Federal investigators reported April 23 that nearly half of the veterans who seek mental health care for the first time waited about 50 days before receiving a full evaluation, a much longer lag-time than cited by the Department of Veterans Affairs.
The VA has been saying that 95 percent of new patients seeking mental health treatment get a full evaluation within the department’s goal of 14 days. But an inspector general’s report said that the department’s tracking is flawed and that the VA was overstating its success when it comes to how quickly veterans get care.
The department has greatly beefed up staffing in recent years, but the report also confirmed that many of the VA’s doctors and other medical officials don’t believe they have the manpower necessary to handle the ever-growing veteran caseload.
“This report confirms what we have long been hearing, that our veterans are waiting far too long to get the mental health care they so desperately need,” said Sen. Patty Murray, chairman of the Senate Committee on Veterans’ Affairs. “It is deeply disturbing and demands action from the VA.”
The report comes just days after the administration announced it was increasing its staff of mental health workers by roughly 1,900. The department has been adding staff at a brisk pace in recent years. Staffing is up 45 percent since 2005, but the increase in patients has gone up by almost that amount. VA officials said the announcement had been months in the making.
In response to the report, the department released a statement saying that it was committed to ensuring that veterans had access to quality mental health care and that it would review the IG’s findings.
“We have made strong progress, but we need to do more,” the statement read.
Doctors and other mental health staff told investigators that they’re particularly having trouble hiring and retaining psychiatrists. Investigators visited four medical centers. At a medical center in Salisbury, N.C., investigators found that patients had to wait an average of 86 days to see a psychiatrist. Staff told investigators that the hospital was trying to replace three psychiatrists who had moved to the private sector within the past year.
The department plans to add about 1,600 clinicians, including psychologists, psychiatrists, nurses, social workers and professional counselors, and about 300 support staff to an existing mental health staff of roughly 20,590. Still, the inspector general is recommending that the department undertake a comprehensive staffing analysis to determine just how much vacancies are hurting its ability to meet its standards for timely mental health care.

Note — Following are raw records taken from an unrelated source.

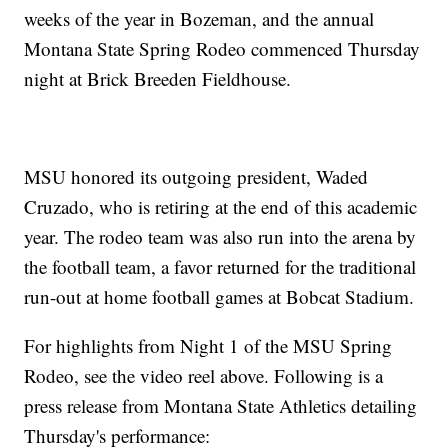
weeks of the year in Bozeman, and the annual
Montana State Spring Rodeo commenced Thursday
night at Brick Breeden Fieldhouse.
MSU honored its outgoing president, Waded
Cruzado, who is retiring at the end of this academic
year. The rodeo team was also run into the arena by
the football team, a favor returned for the traditional
run-out at home football games at Bobcat Stadium.
For highlights from Night 1 of the MSU Spring
Rodeo, see the video reel above. Following is a
press release from Montana State Athletics detailing
Thursday's performance: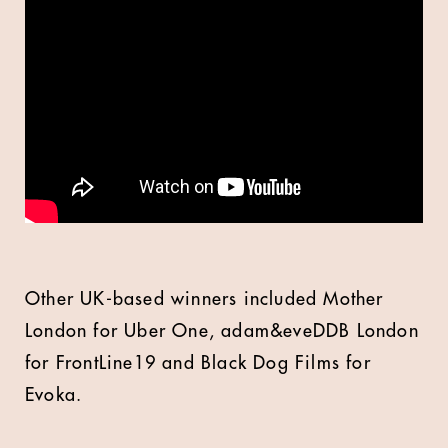
Other UK-based winners included Mother
London for Uber One, adam&eveDDB London
for FrontLine19 and Black Dog Films for
Evoka.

Under the VA’s protocol, patients seeking mental health care are supposed to get an initial evaluation within 24 hours in case care is urgently needed. Barring an emergency, the department seeks to provide a full evaluation within 14 days. However, the VA measures how long it took to conduct the evaluation, not how long a patient waited to receive an evaluation. For example, if a patient is referred on Sept. 15 and the evaluation is scheduled and takes place on Oct. 1, then the VA would show that the veteran waited zero days, when in reality the patient had waited 15. Investigators called the VA’s tracking as “having no real value.”
Investigators said that the VA also overstated how long it took to treat new patients after they got an evaluation. Such treatment is supposed to take place within 14 days of the date sought by the patient, but only two-thirds of veterans were are treated within that timeframe. The remaining third waited 40 days on average.
The record was better for follow-up treatments. About 88 percent get follow-up appointments within 14 days of the desired date, but that still leaves about 1.2 million appointments during the year that exceed the timeframe. The department has been reporting that 98 percent of veterans were getting timely follow-up appointments.
“Clearly the VA scheduling system needs a major overhaul,” Murray said. “The VA also needs to get serious about hiring new mental health professionals in every corner of the country.”
Murray’s committee is conducting a hearing on the inspector general’s report on Wednesday morning. The VA said it concurred with the findings and has already begun taking steps to address the findings, including establishing a new office with oversight of the mental health program.